** Work to complete **
Across these entries, report how many lines include the string "svaki", with nothing but the number.

Segment Start: Given data

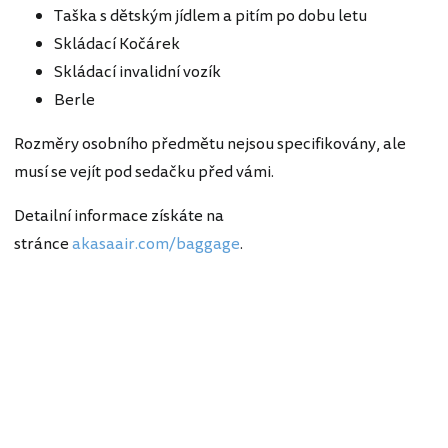
Taška s dětským jídlem a pitím po dobu letu
Skládací Kočárek
Skládací invalidní vozík
Berle
Rozměry osobního předmětu nejsou specifikovány, ale
musí se vejít pod sedačku před vámi.
Detailní informace získáte na
stránce
akasaair.com/baggage
.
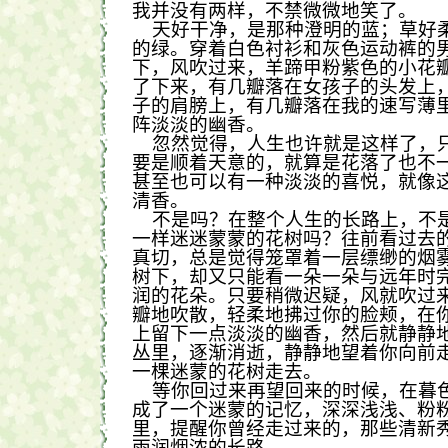
我并没有两样，不禁微微地笑了。
天好干净，是那种澄明的蓝；草好
的绿。穿着白色衬衫和灰色运动裤的
下，风吹过来，羊蹄甲粉紫色的小花
了下来，有几瓣落在女孩子的头发上
子的肩膀上，有几瓣落在我的速写薄
阵淡淡的幽香。
忽然觉得，人生也许就是这样了，
要是顺着天意的，就算是花落了也不
甚至也可以有一种淡淡的喜悦，就像
清香。
不是吗？在整个人生的长路上，不
一样迷迷蒙蒙的花树吗？往前看过去
真切，总是觉得笼罩着一层缥缈的烟
树下，却又只能看一朵一朵与远年时
润的花朵。只要稍微迟疑，风就吹过
瓣地吹散，轻柔地拂过你的脸颊，在
上留下一点淡淡的幽香，然后就静静
丛里，逐渐消逝，静静地望着你向前
一棵迷蒙的花树走去。
等你回过来再望回来的时候，在暮
成了一个迷蒙的记忆，深深浅浅、粉
里，提醒你曾经走过来的，那些清新
雨润烟浓的长路。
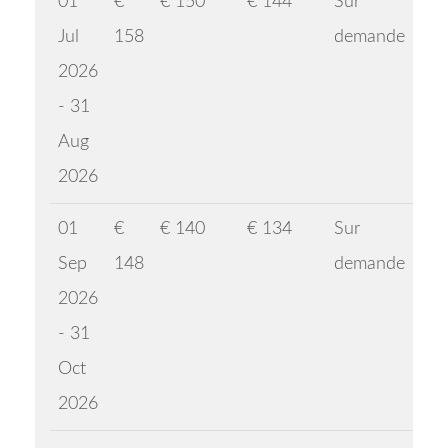
01
€
€ 150
€ 144
Sur
Jul
158
demande
2026
- 31
Aug
2026
01
€
€ 140
€ 134
Sur
Sep
148
demande
2026
- 31
Oct
2026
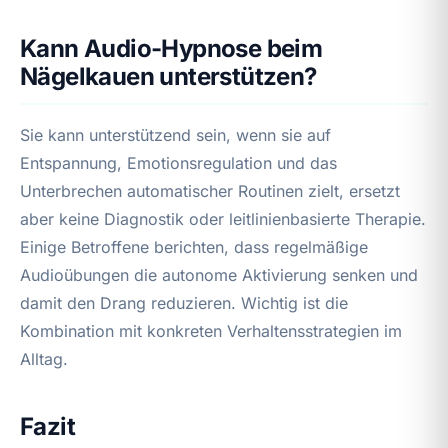
Kann Audio-Hypnose beim
Nägelkauen unterstützen?
Sie kann unterstützend sein, wenn sie auf
Entspannung, Emotionsregulation und das
Unterbrechen automatischer Routinen zielt, ersetzt
aber keine Diagnostik oder leitlinienbasierte Therapie.
Einige Betroffene berichten, dass regelmäßige
Audioübungen die autonome Aktivierung senken und
damit den Drang reduzieren. Wichtig ist die
Kombination mit konkreten Verhaltensstrategien im
Alltag.
Fazit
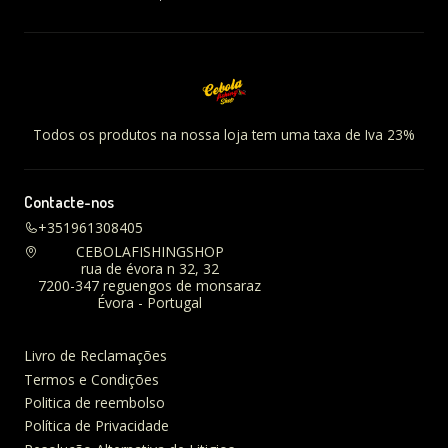
Todos os produtos na nossa loja tem uma taxa de Iva 23%
Contacte-nos
+351961308405
CEBOLAFISHINGSHOP
rua de évora n 32, 32
7200-347 reguengos de monsaraz
Évora - Portugal
Livro de Reclamações
Termos e Condições
Politica de reembolso
Política de Privacidade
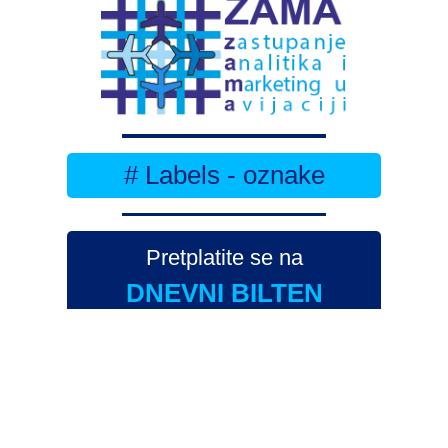
# Labels - oznake
Pretplatite se na
DNEVNI BILTEN
– bitno
više
novosti (svaki dan >15)
– bitno
svježije
novosti nego na
zamaaero
– stiže
na vaš e-mail
svaki radni dan
Na Dnevni bilten su pretplaćene najveće institucije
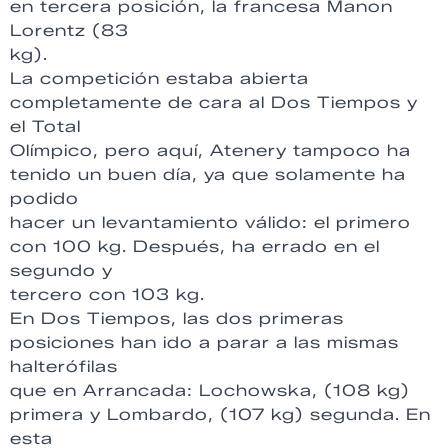
en tercera posición, la francesa Manon
Lorentz (83
kg).
La competición estaba abierta
completamente de cara al Dos Tiempos y
el Total
Olímpico, pero aquí, Atenery tampoco ha
tenido un buen día, ya que solamente ha
podido
hacer un levantamiento válido: el primero
con 100 kg. Después, ha errado en el
segundo y
tercero con 103 kg.
En Dos Tiempos, las dos primeras
posiciones han ido a parar a las mismas
halterófilas
que en Arrancada: Lochowska, (108 kg)
primera y Lombardo, (107 kg) segunda. En
esta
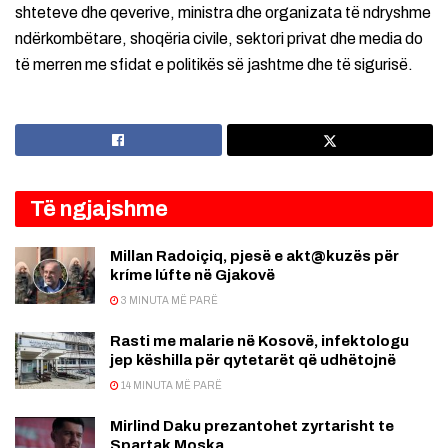
shteteve dhe qeverive, ministra dhe organizata të ndryshme
ndërkombëtare, shoqëria civile, sektori privat dhe media do
të merren me sfidat e politikës së jashtme dhe të sigurisë.
Të ngjajshme
Millan Radoiçiq, pjesë e akt@kuzës për
kríme lúfte në Gjakovë
3 MINUTA MË PARË
Rasti me malarie në Kosovë, infektologu
jep këshilla për qytetarët që udhëtojnë
14 MINUTA MË PARË
Mirlind Daku prezantohet zyrtarisht te
Spartak Moska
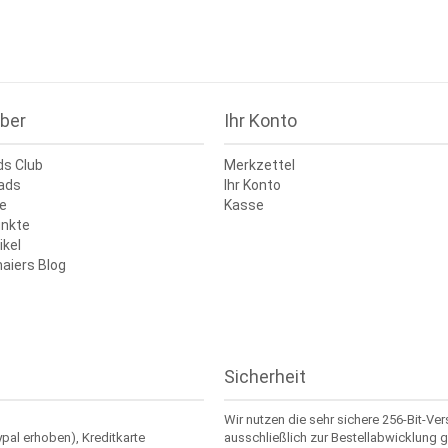
ber
Ihr Konto
ds Club
Merkzettel
ads
Ihr Konto
e
Kasse
nkte
ikel
aiers Blog
Sicherheit
Wir nutzen die sehr sichere 256-Bit-Ve
ypal erhoben), Kreditkarte
ausschließlich zur Bestellabwicklung g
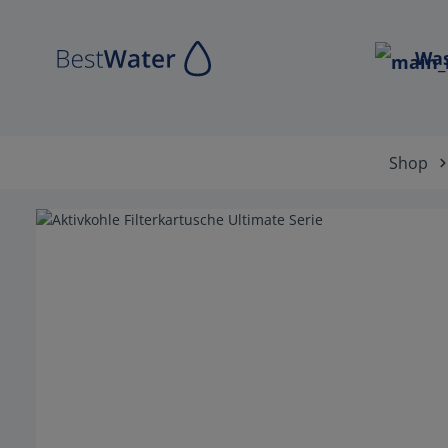
Zur Hauptnavigation springen
Was
Shop
Bildergalerie überspringen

Segment End: Given data

** Problem solution **
2